Prices of some of the commonwealth’s bonds, which have been trading at distressed levels, fell after Puerto Rico made it clear in the proposal that it would seek to force losses on most debt investors. It also pursue a moratorium on principal payments for several years, according to Melba Acosta, the island’s main debt official.
The proposal paints a dire picture of Puerto Rico’s finances and the consequences to the island’s 3.5 million residents. The projected shortfall is after anticipated savings from the consolidation of 135 public schools, reductions in health-care spending, additional subsidy cuts and reductions in payroll expenses. The estimate excludes the island’s electric and water utilities.
“We’re a long way from knowing what the end result is going to be on some of these credits,” Matt Dalton, chief executive officer of Rye Brook, New York-based Belle Haven Investments, said prior to officials submitting the plan to the governor on Tuesday. The firm manages more than $3 billion of municipal securities, including Puerto Rico debt.
Puerto Rico is facing a more immediate liquidity crunch. Officials estimate the island will have a $500 million shortfall by the end of June. The commonwealth owes $805 million on July 1 to general-obligation bondholders, according to data compiled by Bloomberg. Officials anticipate a total revenue shortfall of $28 billion in the next five years that may be reduced by about half by cutting expenditures and boosting revenue collections.
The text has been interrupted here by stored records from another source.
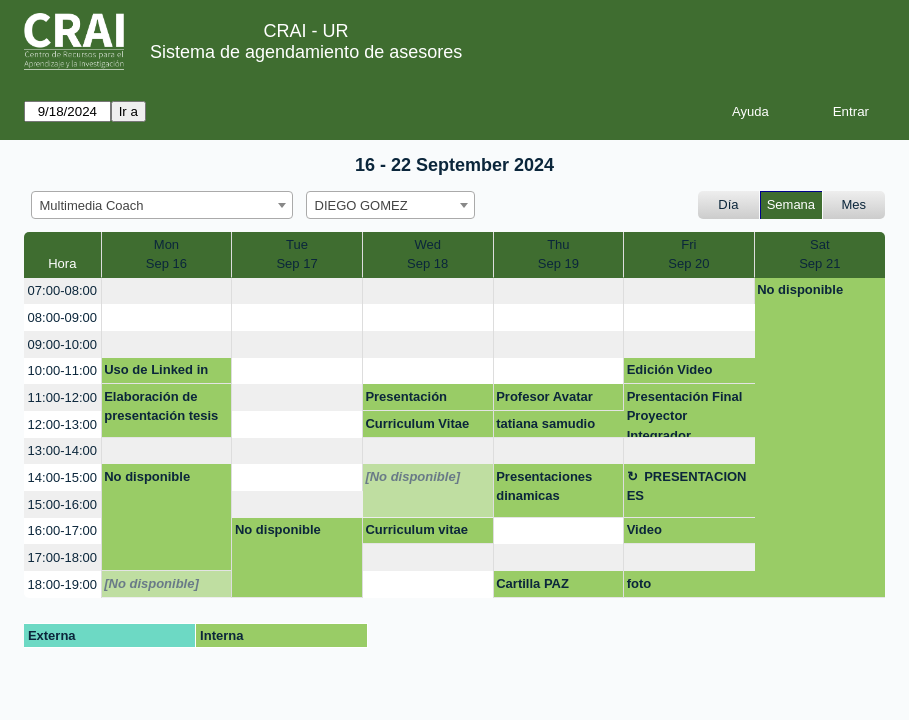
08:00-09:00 (62, 317)
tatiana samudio (545, 423)
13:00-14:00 (62, 450)
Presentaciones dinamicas (544, 486)
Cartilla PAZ (532, 583)
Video (644, 529)
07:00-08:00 (62, 290)
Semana (791, 204)
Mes (854, 204)
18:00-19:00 (62, 584)
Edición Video (670, 369)
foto (639, 583)
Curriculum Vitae (417, 423)
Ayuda (750, 111)
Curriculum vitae (416, 529)
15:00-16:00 (62, 504)
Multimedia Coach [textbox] (92, 205)
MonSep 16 (166, 254)
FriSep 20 (688, 254)
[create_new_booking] (167, 291)
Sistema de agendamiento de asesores (306, 52)
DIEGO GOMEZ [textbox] (361, 205)
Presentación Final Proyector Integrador (685, 413)
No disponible (800, 289)
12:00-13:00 (62, 424)
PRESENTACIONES (687, 486)
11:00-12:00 (62, 397)
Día (728, 204)
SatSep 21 (819, 254)
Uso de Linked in (156, 369)
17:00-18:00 (62, 557)
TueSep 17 (296, 254)
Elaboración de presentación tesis (161, 406)
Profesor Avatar (544, 396)
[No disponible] (412, 476)
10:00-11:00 (62, 370)
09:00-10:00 (62, 344)
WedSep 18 (427, 254)
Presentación (406, 396)
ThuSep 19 (558, 254)
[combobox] (162, 205)
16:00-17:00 (62, 530)
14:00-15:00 (62, 477)
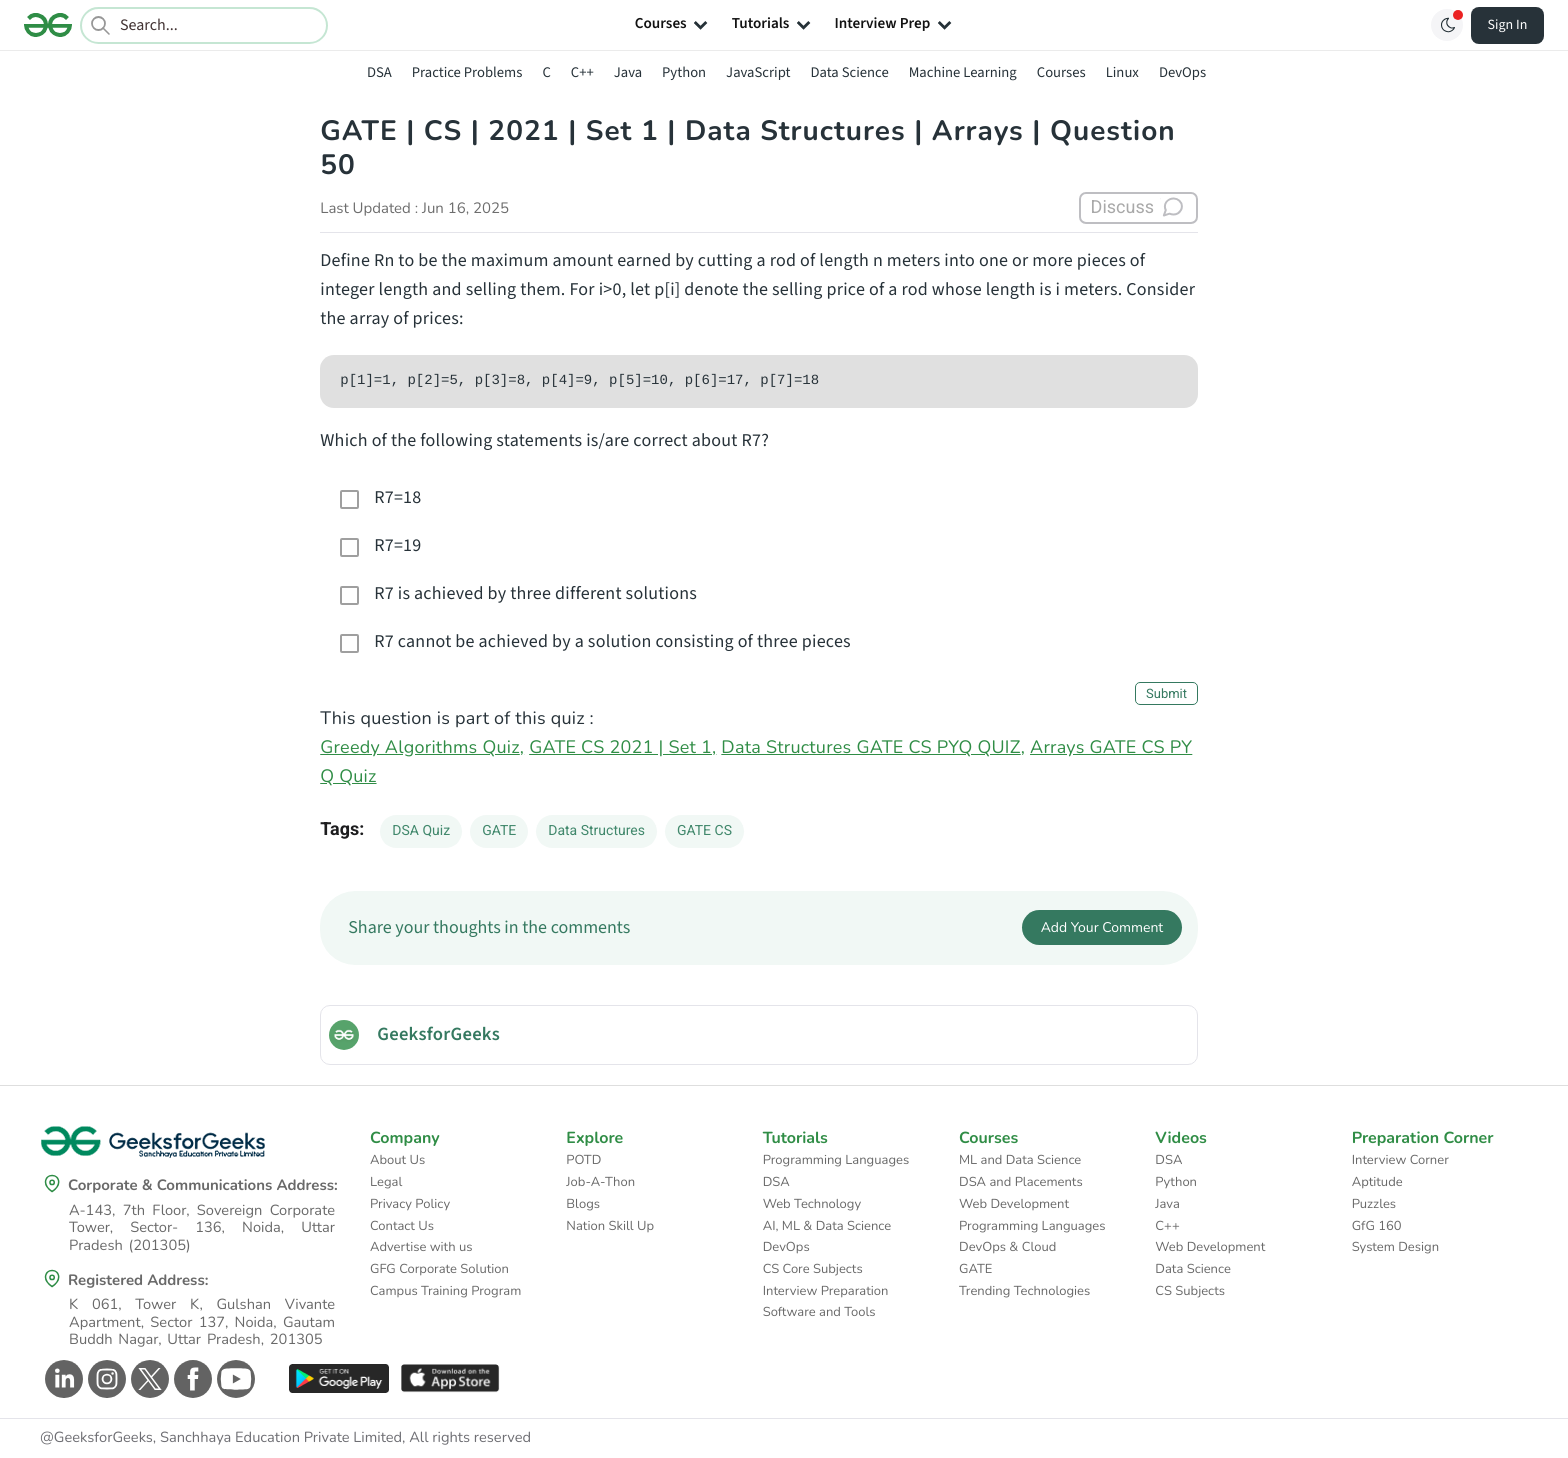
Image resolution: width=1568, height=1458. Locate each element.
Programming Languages (836, 1160)
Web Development (1014, 1204)
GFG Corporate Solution (439, 1269)
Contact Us (402, 1226)
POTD (583, 1160)
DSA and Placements (1021, 1182)
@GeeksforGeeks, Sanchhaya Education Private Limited (221, 1438)
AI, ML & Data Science (827, 1226)
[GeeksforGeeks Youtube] (233, 1379)
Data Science (850, 72)
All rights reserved (470, 1438)
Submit (1166, 694)
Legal (386, 1182)
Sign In (1508, 25)
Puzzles (1374, 1204)
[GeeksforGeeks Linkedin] (61, 1379)
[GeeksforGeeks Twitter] (147, 1379)
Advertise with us (421, 1247)
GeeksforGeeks (438, 1035)
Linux (1122, 72)
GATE (499, 831)
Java (628, 72)
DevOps (1182, 72)
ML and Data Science (1020, 1160)
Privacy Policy (410, 1204)
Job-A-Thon (600, 1182)
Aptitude (1377, 1182)
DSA (379, 72)
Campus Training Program (445, 1291)
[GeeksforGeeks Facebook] (190, 1379)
The plan indicated that the commonwealth may have trouble paying off its general obligation bonds and has authorized its advisers to begin working on a voluntary exchange offer. “Available resources may be insufficient to service all principal and interest on debt that has a constitutional priority,” the report said.
That may pit holders of general-obligation debt, which Puerto Rico’s constitution says must be paid first before other expenses, against investors of sales-tax bonds, which have a dedicated revenue stream.
“These claims actually compete with each other,” Millstein said. “Reconciling the competing claims of the creditors is going to be one of the difficult tasks here.”
General-obligation bonds with an 8 percent coupon and maturing July 2035 traded at an average price of 73.2 cents on the dollar, down from 75.5 cents on Tuesday. That’s up from a record-low 66.6 cents on June 30, after Garcia Padilla said the island would seek to delay payments, according to data compiled by Bloomberg. The average yield was about 11.5 percent.
Moody’s Investors Service said it may downgrade the commonwealth below its current rating of Caa3 depending on the outcome of bondholder negotiations.
The governor will select a five-member control board from nominees submitted by creditors, outside stakeholders and possibly the federal government, officials said prior to the release of the plan to the public. That panel will have the power to enforce budgetary cuts. Some analysts have called for federal control of any oversight panel.
Puerto Rico and its agencies have racked up what they say is an unsustainable debt load after borrowing to fill budget shortfalls and push out payments. Various administrations turned to deficit borrowing with the expectation that an improving economy would end the practice. Instead, the island’s economy has shrunk every year but one since 2006 and is projected to decline another 1.2 percent in the fiscal year ending June 30, 2016.
A Puerto Rico restructuring would be the largest-ever in the $3.6 trillion municipal-bond market, surpassing Detroit’s record bankruptcy filing in July 2013, which involved about $8 billion of bonded debt. Puerto Rico entities are unable to access Chapter 9. Some of the plan’s proposed changes, such as welfare reform, changes to labor laws and eliminating corporate-tax loopholes, will require approval from Puerto Rico’s legislature.
A commonwealth agency, the Public Finance Corp. defaulted on a $58 million debt-service payment on Aug. 3, a first for a Puerto Rico entity, because lawmakers failed to allocated funds in a budget crunch. The agency also skipped a Sept. 1 interest payment.
The debt-adjustment proposal follows a Sept. 1 tentative agreement between Puerto Rico’s main electric utility and some of its bondholders that would offer investors 85 percent of the value of the bonds they hold through a debt exchange. The power provider has $8.3 billion of debt and is seeking to modernize plants that rely on oil to produce electricity.